:: Record extracts
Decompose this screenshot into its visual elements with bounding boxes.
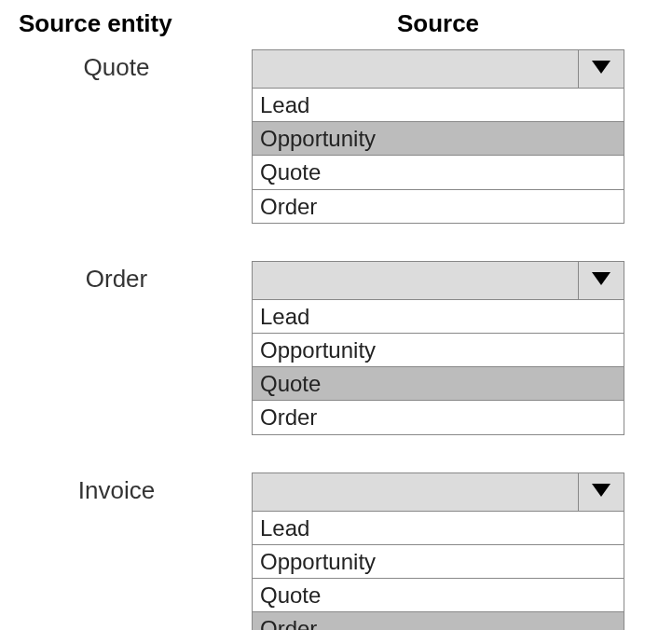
svg-marker-0 xyxy=(592,61,610,74)
dropdown-toggle-button[interactable] xyxy=(579,473,624,511)
dropdown-option-quote[interactable]: Quote xyxy=(253,156,624,189)
dropdown-option-order[interactable]: Order xyxy=(253,190,624,223)
dropdown-options-list: Lead Opportunity Quote Order xyxy=(252,89,624,224)
dropdown-options-list: Lead Opportunity Quote Order xyxy=(252,300,624,435)
mapping-row-order: Order Lead Opportunity Quote Order xyxy=(19,261,653,435)
dropdown-toggle-button[interactable] xyxy=(579,262,624,299)
chevron-down-icon xyxy=(590,59,612,79)
header-source: Source xyxy=(252,9,624,38)
dropdown-selected-value xyxy=(253,50,579,88)
entity-label-order: Order xyxy=(19,261,252,294)
chevron-down-icon xyxy=(590,482,612,502)
mapping-row-invoice: Invoice Lead Opportunity Quote Order xyxy=(19,472,653,631)
dropdown-option-quote[interactable]: Quote xyxy=(253,579,624,612)
dropdown-option-lead[interactable]: Lead xyxy=(253,89,624,122)
dropdown-option-lead[interactable]: Lead xyxy=(253,512,624,545)
dropdown-option-quote[interactable]: Quote xyxy=(253,367,624,401)
dropdown-option-order[interactable]: Order xyxy=(253,401,624,433)
dropdown-option-order[interactable]: Order xyxy=(253,612,624,630)
header-row: Source entity Source xyxy=(19,9,653,38)
svg-marker-2 xyxy=(592,484,610,497)
dropdown-option-lead[interactable]: Lead xyxy=(253,300,624,334)
dropdown-option-opportunity[interactable]: Opportunity xyxy=(253,545,624,579)
header-source-entity: Source entity xyxy=(19,9,252,38)
dropdown-options-list: Lead Opportunity Quote Order xyxy=(252,512,624,631)
source-dropdown-order: Lead Opportunity Quote Order xyxy=(252,261,624,435)
dropdown-toggle-button[interactable] xyxy=(579,50,624,88)
dropdown-header[interactable] xyxy=(252,472,624,512)
dropdown-option-opportunity[interactable]: Opportunity xyxy=(253,122,624,156)
dropdown-selected-value xyxy=(253,262,579,299)
mapping-row-quote: Quote Lead Opportunity Quote Order xyxy=(19,49,653,224)
source-dropdown-quote: Lead Opportunity Quote Order xyxy=(252,49,624,224)
chevron-down-icon xyxy=(590,270,612,291)
dropdown-option-opportunity[interactable]: Opportunity xyxy=(253,334,624,367)
entity-label-quote: Quote xyxy=(19,49,252,82)
entity-label-invoice: Invoice xyxy=(19,472,252,505)
dropdown-header[interactable] xyxy=(252,261,624,300)
source-dropdown-invoice: Lead Opportunity Quote Order xyxy=(252,472,624,631)
dropdown-header[interactable] xyxy=(252,49,624,89)
dropdown-selected-value xyxy=(253,473,579,511)
svg-marker-1 xyxy=(592,272,610,285)
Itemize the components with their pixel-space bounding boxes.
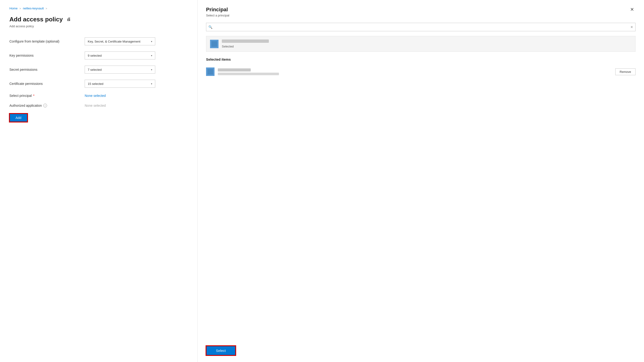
panel-title: Principal (206, 6, 229, 13)
breadcrumb-home[interactable]: Home (10, 6, 18, 10)
template-value: Key, Secret, & Certificate Management (88, 40, 140, 43)
template-row: Configure from template (optional) Key, … (10, 37, 188, 45)
principal-label: Select principal * (10, 94, 85, 97)
page-title: Add access policy 🖨 (10, 16, 188, 23)
principal-row: Select principal * None selected (10, 94, 188, 97)
right-panel: Principal Select a principal ✕ 🔍 ✕ Selec… (198, 0, 644, 362)
template-label: Configure from template (optional) (10, 39, 85, 43)
select-button[interactable]: Select (206, 346, 236, 356)
template-dropdown[interactable]: Key, Secret, & Certificate Management ▾ (85, 37, 155, 45)
secret-permissions-row: Secret permissions 7 selected ▾ (10, 66, 188, 74)
result-name-bar (222, 39, 269, 43)
key-permissions-value: 9 selected (88, 54, 102, 57)
breadcrumb-sep2: > (46, 7, 47, 10)
search-results: Selected (206, 36, 636, 52)
auth-app-value: None selected (85, 104, 106, 107)
search-input[interactable] (206, 23, 636, 31)
selected-avatar-inner (208, 69, 213, 74)
add-row: Add (10, 113, 188, 122)
secret-permissions-chevron: ▾ (151, 68, 152, 71)
key-permissions-row: Key permissions 9 selected ▾ (10, 51, 188, 59)
selected-item-info (218, 68, 612, 75)
selected-items-title: Selected items (206, 57, 636, 61)
secret-permissions-value: 7 selected (88, 68, 102, 71)
panel-subtitle: Select a principal (206, 14, 229, 17)
search-clear-icon[interactable]: ✕ (630, 25, 633, 29)
selected-avatar (206, 67, 214, 76)
remove-button[interactable]: Remove (615, 68, 636, 75)
add-button[interactable]: Add (10, 113, 28, 122)
selected-name-bar (218, 68, 251, 71)
panel-header: Principal Select a principal ✕ (206, 6, 636, 17)
search-container: 🔍 ✕ (206, 23, 636, 31)
cert-permissions-value: 15 selected (88, 82, 104, 85)
left-panel: Home > nellies-keyvault > Add access pol… (0, 0, 198, 362)
cert-permissions-dropdown[interactable]: 15 selected ▾ (85, 80, 155, 88)
info-icon: i (43, 104, 47, 107)
secret-permissions-label: Secret permissions (10, 68, 85, 71)
print-icon[interactable]: 🖨 (66, 17, 71, 22)
cert-permissions-chevron: ▾ (151, 82, 152, 85)
auth-app-label: Authorized application i (10, 104, 85, 107)
key-permissions-chevron: ▾ (151, 54, 152, 57)
cert-permissions-row: Certificate permissions 15 selected ▾ (10, 80, 188, 88)
breadcrumb: Home > nellies-keyvault > (10, 6, 188, 10)
result-item[interactable]: Selected (206, 36, 635, 51)
result-selected-label: Selected (222, 45, 269, 48)
cert-permissions-label: Certificate permissions (10, 82, 85, 85)
selected-sub-bar (218, 73, 279, 75)
key-permissions-label: Key permissions (10, 54, 85, 57)
breadcrumb-keyvault[interactable]: nellies-keyvault (23, 6, 44, 10)
required-star: * (33, 94, 34, 97)
avatar-inner (212, 41, 217, 47)
result-avatar (210, 40, 218, 48)
key-permissions-dropdown[interactable]: 9 selected ▾ (85, 51, 155, 59)
secret-permissions-dropdown[interactable]: 7 selected ▾ (85, 66, 155, 74)
page-subtitle: Add access policy (10, 24, 188, 28)
panel-title-block: Principal Select a principal (206, 6, 229, 17)
auth-app-row: Authorized application i None selected (10, 104, 188, 107)
result-text: Selected (222, 39, 269, 48)
template-chevron: ▾ (151, 40, 152, 43)
close-button[interactable]: ✕ (629, 6, 636, 12)
bottom-bar: Select (206, 341, 636, 356)
principal-value[interactable]: None selected (85, 94, 106, 97)
search-icon: 🔍 (208, 25, 212, 29)
selected-item-row: Remove (206, 65, 636, 78)
breadcrumb-sep1: > (20, 7, 21, 10)
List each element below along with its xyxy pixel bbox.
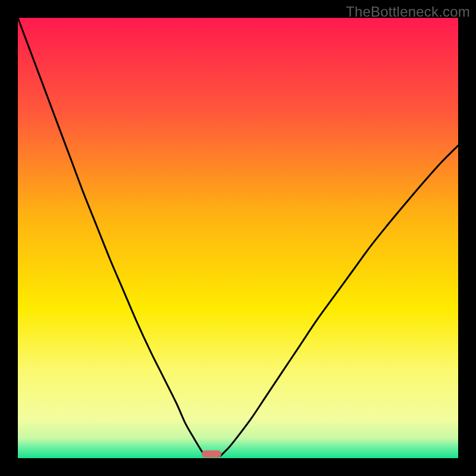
plot-area — [18, 18, 458, 458]
chart-svg — [18, 18, 458, 458]
chart-frame: TheBottleneck.com — [0, 0, 476, 476]
gradient-background — [18, 18, 458, 458]
valley-marker — [202, 450, 221, 458]
valley-marker — [202, 450, 221, 458]
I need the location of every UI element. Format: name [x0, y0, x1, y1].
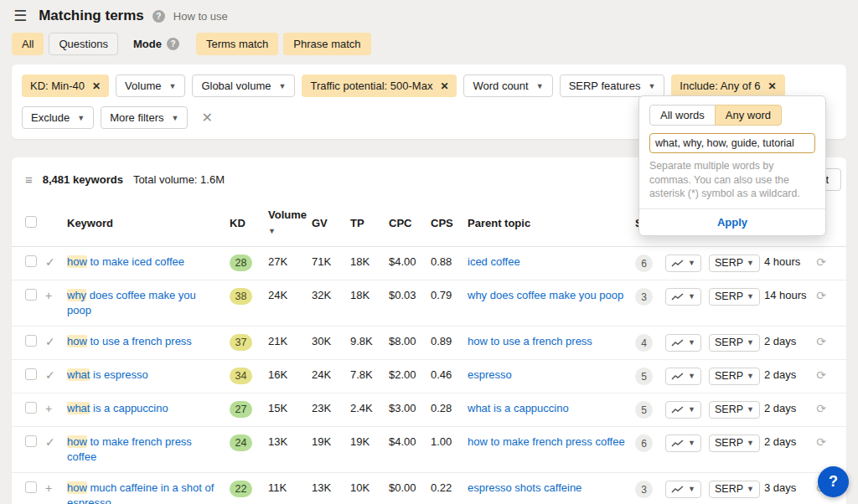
header-keyword[interactable]: Keyword [67, 216, 230, 231]
serp-features-count-badge[interactable]: 3 [635, 481, 653, 498]
keyword-link[interactable]: is espresso [90, 368, 147, 381]
hamburger-menu-icon[interactable]: ☰ [13, 8, 27, 23]
keyword-link[interactable]: to use a french press [87, 335, 192, 347]
parent-topic-link[interactable]: espresso shots caffeine [468, 481, 581, 494]
header-kd[interactable]: KD [230, 216, 268, 231]
refresh-icon[interactable]: ⟳ [816, 335, 826, 348]
plus-icon[interactable]: + [45, 481, 67, 496]
header-cps[interactable]: CPS [431, 216, 468, 231]
mode-help-icon[interactable]: ? [167, 38, 179, 50]
list-view-icon[interactable]: ≡ [25, 172, 33, 187]
serp-dropdown-button[interactable]: SERP▼ [709, 288, 760, 306]
row-checkbox[interactable] [25, 402, 37, 414]
header-cpc[interactable]: CPC [389, 216, 431, 231]
serp-dropdown-button[interactable]: SERP▼ [709, 368, 760, 385]
parent-topic-link[interactable]: iced coffee [468, 255, 520, 268]
trend-dropdown-button[interactable]: ▼ [665, 255, 701, 272]
keyword-link[interactable]: to make iced coffee [87, 255, 184, 268]
header-volume[interactable]: Volume ▼ [268, 208, 312, 239]
filter-serp-features[interactable]: SERP features ▼ [560, 75, 665, 97]
parent-topic-link[interactable]: espresso [468, 368, 512, 381]
parent-topic-link[interactable]: why does coffee make you poop [468, 289, 623, 301]
row-checkbox[interactable] [25, 255, 37, 267]
serp-features-count-badge[interactable]: 5 [635, 368, 653, 385]
tab-any-word[interactable]: Any word [715, 105, 782, 126]
matched-term-highlight[interactable]: what [67, 368, 90, 381]
refresh-icon[interactable]: ⟳ [816, 368, 826, 382]
check-icon[interactable]: ✓ [45, 334, 67, 349]
serp-features-count-badge[interactable]: 5 [635, 401, 653, 419]
check-icon[interactable]: ✓ [45, 255, 67, 270]
header-parent-topic[interactable]: Parent topic [468, 216, 635, 231]
select-all-checkbox[interactable] [25, 216, 37, 228]
keyword-cell: how to make iced coffee [67, 255, 230, 270]
matched-term-highlight[interactable]: why [67, 289, 86, 301]
serp-dropdown-button[interactable]: SERP▼ [709, 401, 760, 419]
filter-exclude[interactable]: Exclude ▼ [22, 106, 94, 129]
parent-topic-link[interactable]: what is a cappuccino [468, 402, 569, 414]
matched-term-highlight[interactable]: what [67, 402, 90, 414]
row-checkbox[interactable] [25, 481, 37, 493]
filter-word-count[interactable]: Word count ▼ [463, 75, 552, 97]
filter-more[interactable]: More filters ▼ [101, 106, 188, 129]
matched-term-highlight[interactable]: how [67, 335, 87, 347]
row-checkbox[interactable] [25, 368, 37, 380]
trend-dropdown-button[interactable]: ▼ [665, 435, 701, 452]
row-checkbox[interactable] [25, 289, 37, 301]
keyword-link[interactable]: much caffeine in a shot of espresso [67, 481, 214, 504]
filter-kd[interactable]: KD: Min-40 ✕ [22, 75, 109, 97]
header-tp[interactable]: TP [350, 216, 389, 231]
trend-dropdown-button[interactable]: ▼ [665, 401, 701, 419]
row-checkbox[interactable] [25, 435, 37, 447]
check-icon[interactable]: ✓ [45, 435, 67, 450]
plus-icon[interactable]: + [45, 288, 67, 303]
refresh-icon[interactable]: ⟳ [816, 402, 826, 415]
keyword-cell: why does coffee make you poop [67, 288, 230, 318]
tab-all[interactable]: All [12, 33, 44, 55]
parent-topic-link[interactable]: how to make french press coffee [468, 435, 625, 448]
trend-dropdown-button[interactable]: ▼ [665, 288, 701, 306]
plus-icon[interactable]: + [45, 401, 67, 416]
row-checkbox[interactable] [25, 335, 37, 347]
help-circle-icon[interactable]: ? [152, 10, 165, 23]
clear-filters-icon[interactable]: ✕ [201, 110, 212, 126]
tab-questions[interactable]: Questions [49, 33, 118, 55]
filter-global-volume[interactable]: Global volume ▼ [192, 75, 295, 97]
check-icon[interactable]: ✓ [45, 368, 67, 383]
serp-features-count-badge[interactable]: 6 [635, 435, 653, 452]
serp-features-count-badge[interactable]: 6 [635, 255, 653, 272]
serp-dropdown-button[interactable]: SERP▼ [709, 481, 760, 498]
terms-match-button[interactable]: Terms match [196, 33, 278, 55]
header-gv[interactable]: GV [312, 216, 350, 231]
serp-dropdown-button[interactable]: SERP▼ [709, 334, 760, 352]
chevron-down-icon: ▼ [688, 483, 695, 496]
serp-dropdown-button[interactable]: SERP▼ [709, 435, 760, 452]
remove-filter-icon[interactable]: ✕ [92, 80, 101, 92]
filter-volume[interactable]: Volume ▼ [116, 75, 185, 97]
tab-all-words[interactable]: All words [649, 105, 716, 126]
how-to-use-link[interactable]: How to use [173, 10, 228, 23]
matched-term-highlight[interactable]: how [67, 255, 87, 268]
matched-term-highlight[interactable]: how [67, 435, 87, 448]
refresh-icon[interactable]: ⟳ [816, 435, 826, 449]
matched-term-highlight[interactable]: how [67, 481, 87, 494]
remove-filter-icon[interactable]: ✕ [768, 80, 776, 92]
keyword-link[interactable]: does coffee make you poop [67, 289, 196, 316]
serp-features-count-badge[interactable]: 3 [635, 288, 653, 306]
phrase-match-button[interactable]: Phrase match [283, 33, 370, 55]
remove-filter-icon[interactable]: ✕ [440, 80, 448, 92]
trend-dropdown-button[interactable]: ▼ [665, 334, 701, 352]
refresh-icon[interactable]: ⟳ [816, 255, 826, 269]
apply-button[interactable]: Apply [639, 208, 825, 235]
keyword-link[interactable]: is a cappuccino [90, 402, 168, 414]
serp-dropdown-button[interactable]: SERP▼ [709, 255, 760, 272]
include-terms-input[interactable] [649, 133, 815, 153]
serp-features-count-badge[interactable]: 4 [635, 334, 653, 352]
filter-include[interactable]: Include: Any of 6 ✕ [671, 75, 784, 97]
filter-traffic-potential[interactable]: Traffic potential: 500-Max ✕ [302, 75, 457, 97]
help-fab-button[interactable]: ? [818, 466, 849, 497]
refresh-icon[interactable]: ⟳ [816, 289, 826, 302]
trend-dropdown-button[interactable]: ▼ [665, 368, 701, 385]
parent-topic-link[interactable]: how to use a french press [468, 335, 592, 347]
trend-dropdown-button[interactable]: ▼ [665, 481, 701, 498]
::::
=== Brief ===
In the entries above, find each line that includes the string "application" and copy it.

=== Response to this exercise ===
auth-app-label: Authorized application i (10, 104, 85, 107)
auth-app-row: Authorized application i None selected (10, 104, 188, 107)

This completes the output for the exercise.